Approximately 95% of those with chronic fatigue syndrome have diffuse pain in addition to chronic fatigue.
Over 75% of those with fibromyalgia report extreme, often debilitating fatigue.
Approximately half of those with either diagnosis meet the formal diagnostic criteria for the other.
Both conditions have been associated with excess activation of NF-kB, pro-inflammatory cytokine elevation and certain other dysfunctions in the inflammatory response system.
All of the above suggests that we may be dealing with two variations of a single underlying problem.
One notable difference between the two is that a far higher percentage of men comprise those with chronic fatigue syndrome vs. the percentage of men found among those with fibromyalgia. However, it’s interesting to consider this difference in light of the fact that in nearly any condition associated with pain, women report experiencing more pain, more often, in more locations.

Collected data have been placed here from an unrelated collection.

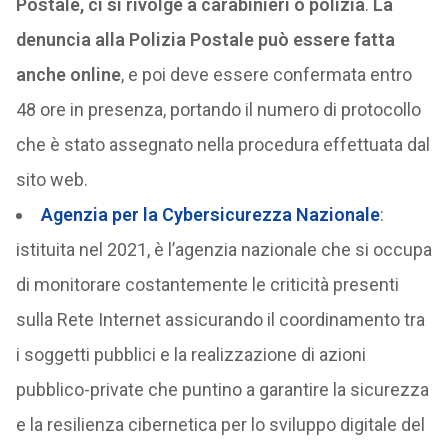
Postale, ci si rivolge a carabinieri o polizia
.
La
denuncia alla Polizia Postale può essere fatta
anche online
, e poi deve essere confermata entro
48 ore in presenza, portando il numero di protocollo
che è stato assegnato nella procedura effettuata dal
sito web.
Agenzia per la Cybersicurezza Nazionale
:
istituita nel 2021, è l’agenzia nazionale che si occupa
di monitorare costantemente le criticità presenti
sulla Rete Internet assicurando il coordinamento tra
i soggetti pubblici e la realizzazione di azioni
pubblico-private che puntino a garantire la sicurezza
e la resilienza cibernetica per lo sviluppo digitale del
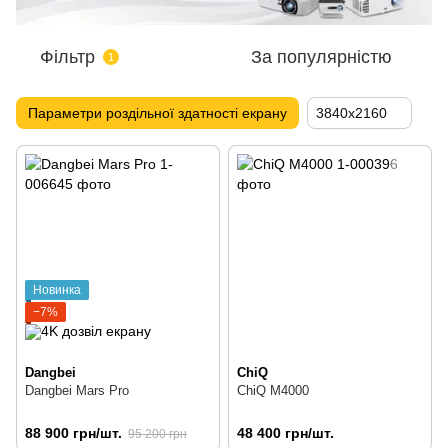
Фільтр
За популярністю
1
Параметри роздільної здатності екрану
3840x2160
Новинка
−7%
Dangbei
ChiQ
Dangbei Mars Pro
ChiQ M4000
88 900 грн/шт.
48 400 грн/шт.
95 200 грн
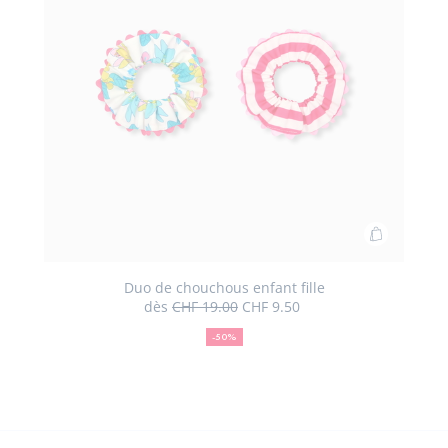
Ajouter
au
panier
Duo de chouchous enfant fille
dès
CHF 19.00
CHF 9.50
Duo
50
Ancien
Nouveau
de
%
prix
prix
-50%
de
:
:
choucho
réduction
enfant
fille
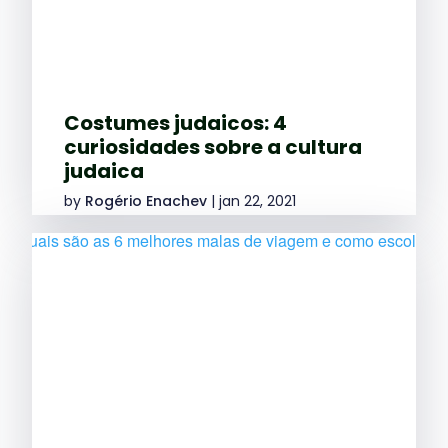
Costumes judaicos: 4
curiosidades sobre a cultura
judaica
by
Rogério Enachev
|
jan 22, 2021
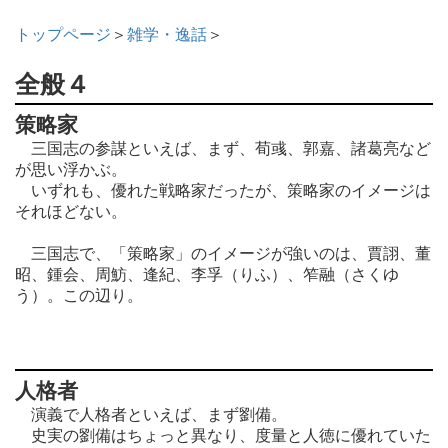
トップページ
＞
雑学・逸話
＞
全般４
策略家
三国志の参謀といえば、まず、荀彧、郭嘉、諸葛亮など
が思い浮かぶ。
いずれも、優れた戦略家だったが、策略家のイメージは
それほどない。
三国志で、「策略家」のイメージが強いのは、賈詡、董
昭、鍾会、周魴、逢紀、李孚（りふ）、笮融（さくゆ
う）。この辺り。
人格者
演義で人格者といえば、まず劉備。
史実の劉備はちょっと異なり、度量と人徳に優れていた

The formal diagnostic criteria for fibromyalgia requires pain in response to pressure on at least 11 of 18 identified locations. That criteria is of course rather arbitrary. If someone has pain at only 10 such locations do they not have fibromyalgia? According to the formal criteria they would not.
It’s important to keep in mind the reason a formal diagnostic criteria for fibromyalgia was initially established. The primary motivation for establishing a very specific definition of fibromyalgia was to allow clinicians, and especially researchers, to know they were all discussing (or studying) the same thing when they compared patients or the results from clinical trials. The number of tender points might just as well have been set at 14 or at 6.
Raising or lowering the bar would result in fewer, or more, people meeting the formal diagnostic criteria. Would that mean more or fewer people having fibromyalgia? Technically, yes. But in reality, the same process is most likely at work in those with 10 tender points (or 8, or 5) as in those with 11 or more.If so, then the same disease process is most likely at work in more than the 50% of chronic fatigue patients who satisfy the formal diagnostic criteria.
Because men experience less pain than women, regardless of the disease, fewer men than women are likely to satisfy any specific criteria for fibromyalgia. Therefore it might make sense to adopt a separate standard diagnostic criteria for men. If we were to do so, I suspect that a much larger percentage of men with chronic fatigue syndrome would then be found to have fibromyalgia as well.
In sum, sharing the formal diagnostic criteria for a syndrome is not the same as sharing the same underlying disease process. It’s likely that a far higher percentage share the underlying process than share the formal diagnosis. So while chronic fatigue syndrome and fibromyalgia initially appear similar, the true similarity may be even greater.
Of course none of this proves that the two conditions are variations on a single entity, let alone that they are ‘the same’. Still, the odds at this point seem to favor a single underlying condition, suggesting there might be a single effective treatment for both.